An Act of Unfolding combines painting, sculpture, construction, and repurposed textiles with found and shared objects. In the scattered fragments of a lived and loved place, the space of a home melds into that of a shrine in which items, belongings and moments are encased with honour, as icons and sacred symbols of self.

Within the fluidity of time and the unreliability of recollection, memory and meaning become a coalescence of moments, objects, and stories. The preservation of meaning is marked by the transference of sacred devotion towards the mundane and ordinary. Objects become markers and icons of the stories that compile the framework of personal being.

Decorated and filled with pre-loved belongings that transcend a clear placement in time, An Act of Unfolding exists as an amalgamation of moments and memories. In the echo of a home, a sense of the sacred arises from the remnants of lives lived.

About

Adelle Rawluk (she/they) is a multidisciplinary artist living and working on Treaty 1 Territory in Winnipeg, Manitoba. Combining oil painting, textiles, and sculpture with found and shared objects, her work explores ideas of memory, longing, and mourning. Blending a tangible and physical reality with the distortions of the uncanny, remembrance and the placement of personal meaning are explored in dream-like compositions.

Artist Statement

I am a multidisciplinary artist living and working on Treaty 1 Territory in Winnipeg, Manitoba. My work combines painting, textiles, and sculpture with found and shared objects and materials in pursuit of an understanding of memory, longing, and mourning. Blending a tangible and physical reality with the distortions of the uncanny, remembrance and the placement of personal meaning are explored in dream-like compositions.
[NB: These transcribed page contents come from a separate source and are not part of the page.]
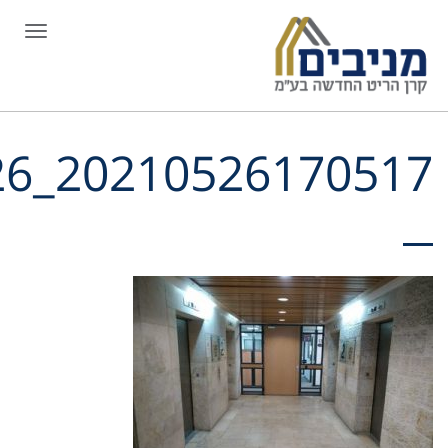
תפריט
y2_2_09026_202105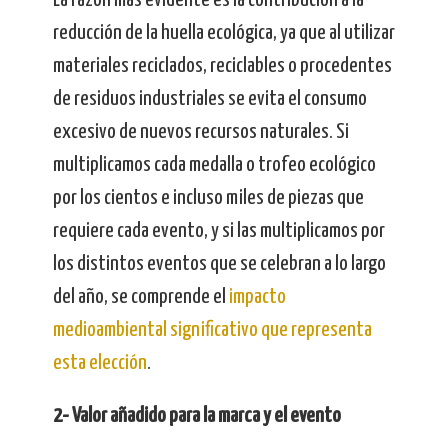
La razón más evidente es la contribución a la
reducción de la huella ecológica, ya que al utilizar
materiales reciclados, reciclables o procedentes
de residuos industriales se evita el consumo
excesivo de nuevos recursos naturales. Si
multiplicamos cada medalla o trofeo ecológico
por los cientos e incluso miles de piezas que
requiere cada evento, y si las multiplicamos por
los distintos eventos que se celebran a lo largo
del año, se comprende el
impacto
medioambiental significativo que representa
esta elección
.
2- Valor añadido para la marca y el evento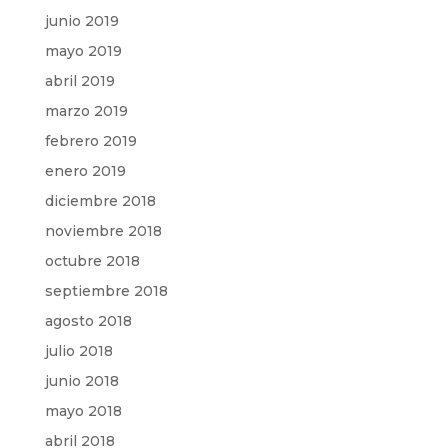
junio 2019
mayo 2019
abril 2019
marzo 2019
febrero 2019
enero 2019
diciembre 2018
noviembre 2018
octubre 2018
septiembre 2018
agosto 2018
julio 2018
junio 2018
mayo 2018
abril 2018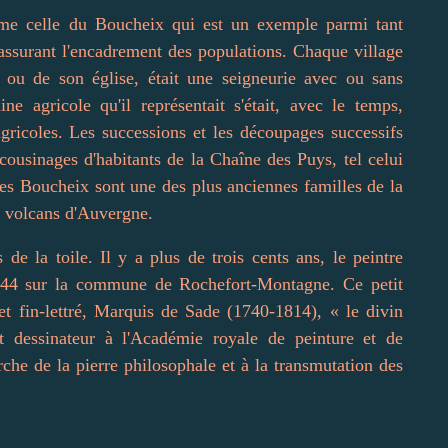
mme celle du Boucheix qui est un exemple parmi tant
 assurant l'encadrement des populations. Chaque village
 ou de son église, était une seigneurie avec ou sans
ne agricole qu'il représentait s'était, avec le temps,
agricoles. Les successions et les découpages successifs
s cousinages d'habitants de la Chaîne des Puys, tel celui
les Boucheix sont une des plus anciennes familles de la
s volcans d'Auvergne.
de la toile. Il y a plus de trois cents ans, le peintre
644 sur la commune de Rochefort-Montagne. Ce petit
 et fin-lettré, Marquis de Sade (1740-1814), « le divin
 dessinateur à l'Académie royale de peinture et de
herche de la pierre philosophale et à la transmutation des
Within the fluidity of time and the unreliability of recollection, memory and meaning become a coalescence of moments, objects, and stories. The preservation of meaning is marked by the transference of devotion towards the mundane and ordinary. Objects become markers and icons of the stories that compile the framework of personal being. Materials as symbols of the people, places, and things that are or once were.

In the ambiguity of recollection, thoughts, feelings, and the remnants of the individual become scattered. Through an amalgamation of materials, compositions are rendered and created as if from dreams, creating simultaneous feelings of discomfort and familiarity in the unity of the known and unknown. In the preservation of self and the placement of meaning, belongings, places, and things become items of honour. In what is loved and what is forgotten, a sense of the sacred is found in the secular.